GRAMOPHONE Review: Barber Vanessa (BluRay/DVD) – Glyndebourne Festival Opera, London Philharmonic Orchestra/Hrůša
Since it was unveiled at last year’s Glyndebourne Festival Keith Warner’s handsome and insightful staging of Barber’s Vanessa has probably done more to silence the work’s naysayers than any in recent memory. It’s a piece that has in equal measure divided and baffled the musical cognoscenti over the years. What is it really about? Should we care about these self-pitying, self-indulgent women? Isn’t it all just a lot of hot air? That rather depends on how you approach it. Psychological thrillers are none too common in opera and the issue with Vanessa has always been how you put that on stage.

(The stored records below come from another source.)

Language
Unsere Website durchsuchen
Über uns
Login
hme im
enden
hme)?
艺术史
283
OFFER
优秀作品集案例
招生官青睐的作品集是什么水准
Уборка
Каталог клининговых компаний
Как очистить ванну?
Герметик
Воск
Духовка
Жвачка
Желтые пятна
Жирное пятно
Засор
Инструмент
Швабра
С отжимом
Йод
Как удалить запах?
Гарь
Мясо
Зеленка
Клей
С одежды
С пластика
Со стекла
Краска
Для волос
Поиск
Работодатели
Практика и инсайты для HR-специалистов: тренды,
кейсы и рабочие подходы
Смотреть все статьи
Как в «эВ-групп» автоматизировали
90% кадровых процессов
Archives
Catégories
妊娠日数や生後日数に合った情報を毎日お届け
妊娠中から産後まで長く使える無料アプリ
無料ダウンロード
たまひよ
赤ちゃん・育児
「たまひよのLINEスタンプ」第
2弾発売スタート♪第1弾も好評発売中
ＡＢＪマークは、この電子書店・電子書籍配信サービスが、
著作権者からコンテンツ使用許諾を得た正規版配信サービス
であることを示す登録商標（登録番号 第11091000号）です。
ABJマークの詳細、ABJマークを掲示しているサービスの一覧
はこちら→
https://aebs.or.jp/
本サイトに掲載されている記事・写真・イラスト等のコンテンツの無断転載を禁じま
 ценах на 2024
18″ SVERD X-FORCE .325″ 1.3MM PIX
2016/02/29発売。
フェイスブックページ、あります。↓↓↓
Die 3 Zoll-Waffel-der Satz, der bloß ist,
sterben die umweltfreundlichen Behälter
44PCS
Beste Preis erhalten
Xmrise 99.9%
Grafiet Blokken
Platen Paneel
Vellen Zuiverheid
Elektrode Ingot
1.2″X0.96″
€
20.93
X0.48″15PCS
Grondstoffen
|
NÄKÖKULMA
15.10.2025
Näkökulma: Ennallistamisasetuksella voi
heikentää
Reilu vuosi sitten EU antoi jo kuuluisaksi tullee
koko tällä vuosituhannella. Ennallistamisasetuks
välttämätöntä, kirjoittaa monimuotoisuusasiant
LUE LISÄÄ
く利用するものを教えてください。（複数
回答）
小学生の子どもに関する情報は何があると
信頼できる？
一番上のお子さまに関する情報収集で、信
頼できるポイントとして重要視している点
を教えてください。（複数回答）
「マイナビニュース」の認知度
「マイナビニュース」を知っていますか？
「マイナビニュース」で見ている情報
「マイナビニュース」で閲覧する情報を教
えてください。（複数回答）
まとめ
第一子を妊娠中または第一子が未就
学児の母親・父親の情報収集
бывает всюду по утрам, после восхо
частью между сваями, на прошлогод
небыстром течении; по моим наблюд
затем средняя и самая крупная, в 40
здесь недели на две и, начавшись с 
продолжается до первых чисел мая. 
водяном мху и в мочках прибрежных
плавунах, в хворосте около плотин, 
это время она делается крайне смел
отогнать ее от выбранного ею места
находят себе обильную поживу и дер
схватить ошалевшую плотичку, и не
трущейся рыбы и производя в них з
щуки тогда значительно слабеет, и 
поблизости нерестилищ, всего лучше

Keith Warner does a Hitchcock on it. And he does it with mirrors. Vanessa has covered all the mirrors in her isolated mansion. She awaits the return of her lover Anatol. Frightened of what she might see ‘through a glass darkly’ she looks only into herself. So Warner dwarfs her with gigantic moving mirrors, their reflections inescapable. Past, present and future merge – sometimes simultaneously. Noirish filmed projections heighten the surreal, dream-like quality and take us obliquely into the world of Rebecca, Vertigo, and Marnie. Lighting designer Mark Jonathan even lights it like a film noir. More revelatory still is the sense that Warner has created of Vanessa, her niece Erika, and the Old Baroness being three generations of the same woman. That a difference to one’s perceptions of the piece that makes.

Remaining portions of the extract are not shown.